April 15 (Bloomberg) -- Bank of Japan Governor Haruhiko Kuroda said he told Prime Minister Shinzo Abe that the central bank won’t hesitate to adjust monetary policy if needed, after the pair met for lunch in Tokyo today.
“We are on track to achieve our 2 percent price-stability target, but only halfway,” Kuroda told reporters after the meeting at the Prime Minister’s Office, held after the governor returned from International Monetary Fund and World Bank gatherings in Washington. Abe didn’t make any special policy requests, Kuroda said.
Abe and Kuroda need to steer the world’s third-biggest economy through a slump in consumption that’s projected after the government raised a sales tax on April 1 to help improve the nation’s finances. While investors are focused on prospects for additional monetary easing, Kuroda indicated on April 8 that he’s not considering such a move for now.
In Washington, on April 11, during the gathering of top finance officials, Kuroda said that the central bank is “on track to achieving our 2 percent price stability goal,” adding that it would make policy adjustments if “something happens to hobble our progress.”
While Kuroda’s unprecedented stimulus helped weaken the yen 18 percent against the dollar in 2013, the Japanese currency has strengthened about 3.5 percent this year. The yen traded at 101.79 at 5:04 p.m. in Tokyo today, up 0.1 percent after the Topix index halted a seven-day slide to close 0.3 percent higher.
Abe didn’t make any requests for more monetary easing at the meeting, Chief Cabinet Secretary Yoshihide Suga told reporters today.
Kuroda and Abe had similar meetings in June and December last year. Kuroda also regularly attends certain Cabinet and government committee gatherings.
Abe’s bid to vault Japan out of more than a decade of deflation risks losing public support by spurring too much inflation too quickly.

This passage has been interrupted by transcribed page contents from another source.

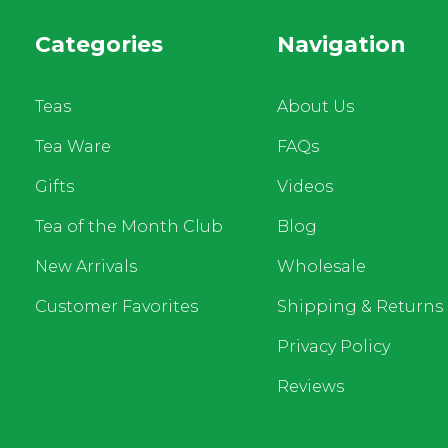
Categories
Navigation
Teas
About Us
Tea Ware
FAQs
Gifts
Videos
Tea of the Month Club
Blog
New Arrivals
Wholesale
Customer Favorites
Shipping & Returns
Privacy Policy
Reviews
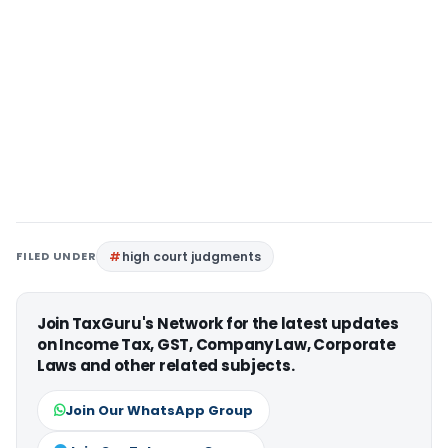
FILED UNDER
high court judgments
Join TaxGuru's Network for the latest updates
on Income Tax, GST, Company Law, Corporate
Laws and other related subjects.
Join Our WhatsApp Group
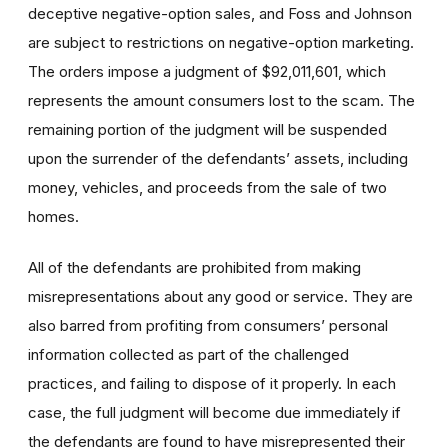
deceptive negative-option sales, and Foss and Johnson
are subject to restrictions on negative-option marketing.
The orders impose a judgment of $92,011,601, which
represents the amount consumers lost to the scam. The
remaining portion of the judgment will be suspended
upon the surrender of the defendants’ assets, including
money, vehicles, and proceeds from the sale of two
homes.
All of the defendants are prohibited from making
misrepresentations about any good or service. They are
also barred from profiting from consumers’ personal
information collected as part of the challenged
practices, and failing to dispose of it properly. In each
case, the full judgment will become due immediately if
the defendants are found to have misrepresented their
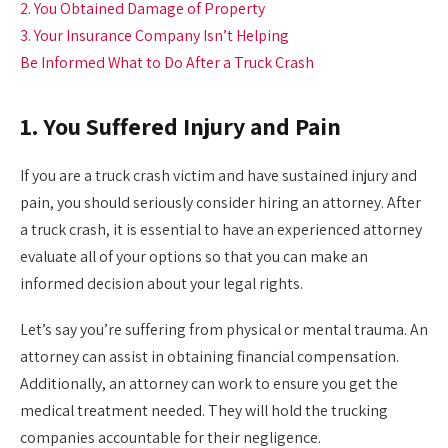
2. You Obtained Damage of Property
3. Your Insurance Company Isn’t Helping
Be Informed What to Do After a Truck Crash
1. You Suffered Injury and Pain
If you are a truck crash victim and have sustained injury and
pain, you should seriously consider hiring an attorney. After
a truck crash, it is essential to have an experienced attorney
evaluate all of your options so that you can make an
informed decision about your legal rights.
Let’s say you’re suffering from physical or mental trauma. An
attorney can assist in obtaining financial compensation.
Additionally, an attorney can work to ensure you get the
medical treatment needed. They will hold the trucking
companies accountable for their negligence.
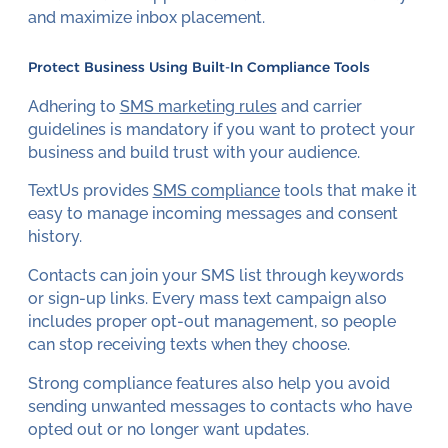
and maximize inbox placement.
Protect Business Using Built-In Compliance Tools
Adhering to
SMS marketing rules
and carrier
guidelines is mandatory if you want to protect your
business and build trust with your audience.
TextUs provides
SMS compliance
tools that make it
easy to manage incoming messages and consent
history.
Contacts can join your SMS list through keywords
or sign-up links. Every mass text campaign also
includes proper opt-out management, so people
can stop receiving texts when they choose.
Strong compliance features also help you avoid
sending unwanted messages to contacts who have
opted out or no longer want updates.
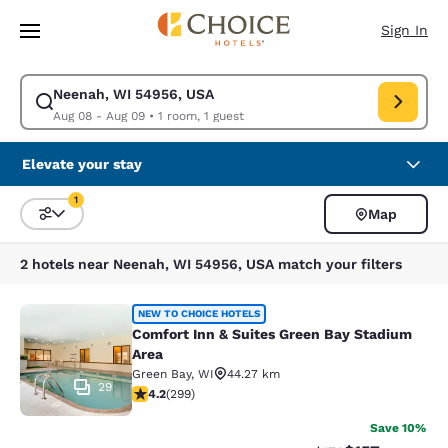
Loading complete
Skip To Main Content
Sign In
Neenah, WI 54956, USA
Modify search for Neenah, WI 54956, USA. Check in date Aug 08, Check
Aug 08 - Aug 09
•
1 room, 1 guest
Elevate your stay
1
Map
Sort and Filter
1 filter currently selected
2 hotels near Neenah, WI 54956, USA match your filters
Comfort Inn & Suites Green Bay Sta
NEW TO CHOICE HOTELS
Comfort Inn & Suites Green Bay Stadium
Area
Green Bay
,
WI
44.27 km
29
4.19 stars rating. Very Good. 299 reviews
4.2
(
299
)
Save 10%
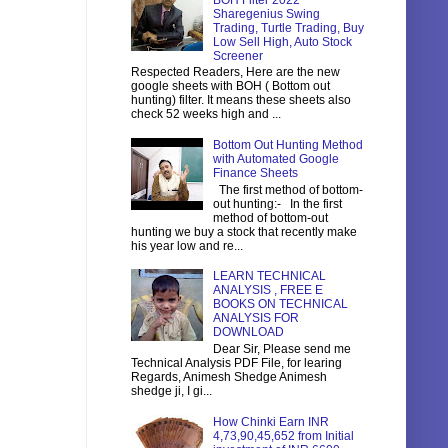
BOH Filter 2022
Sharegenius Swing
Trading, Turtle Trading, Buy
Low Sell High, Auto Stock
Screener
Respected Readers, Here are the new
google sheets with BOH ( Bottom out
hunting) filter. It means these sheets also
check 52 weeks high and ...
Bottom Out Hunting Method
with Automated Google
Finance Sheets
The first method of bottom-
out hunting:- In the first
method of bottom-out
hunting we buy a stock that recently make
his year low and re...
LEARN TECHNICAL
ANALYSIS , FREE E
BOOKS ON TECHNICAL
ANALYSIS FOR
DOWNLOAD
Dear Sir, Please send me
Technical Analysis PDF File, for learing
Regards, Animesh Shedge Animesh
shedge ji, I gi...
How Chinki Earn INR
4,73,90,45,652 from Initial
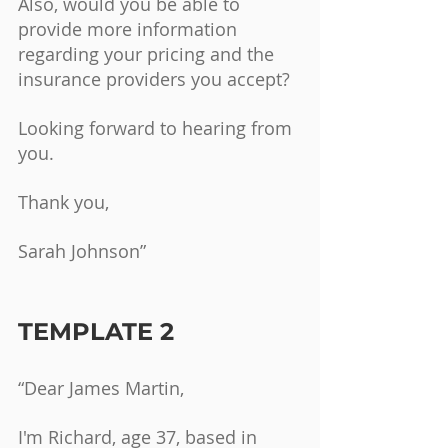
Also, would you be able to 
provide more information 
regarding your pricing and the 
insurance providers you accept?
Looking forward to hearing from 
you.
Thank you,
Sarah Johnson”
TEMPLATE 2
“Dear James Martin,
I'm Richard, age 37, based in 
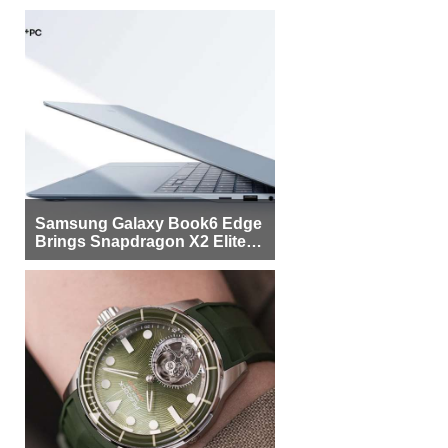
Samsung Galaxy Book6 Edge
Brings Snapdragon X2 Elite to
More Buyers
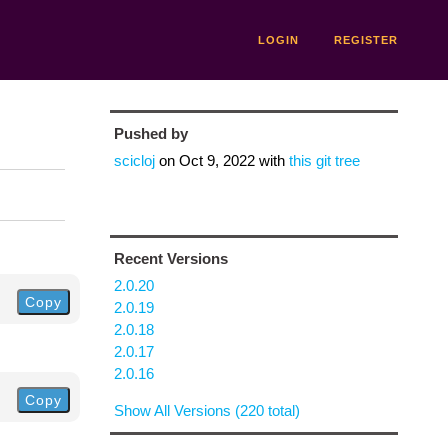
LOGIN
REGISTER
Pushed by
scicloj
on
Oct 9, 2022
with
this git tree
Recent Versions
2.0.20
Copy
2.0.19
2.0.18
2.0.17
2.0.16
Copy
Show All Versions (220 total)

Businesses from Suntory Beverage and Food Ltd. to beef bowl chain Yoshinoya Holdings Co. have raised prices more than the 3-percentage-point increase in the consumption levy.
The tax hike is set to spur a contraction this quarter before a return to growth in the July-September period. A survey of economists ahead of last week’s BOJ meeting showed 72 percent forecasting extra easing would happen before or during July.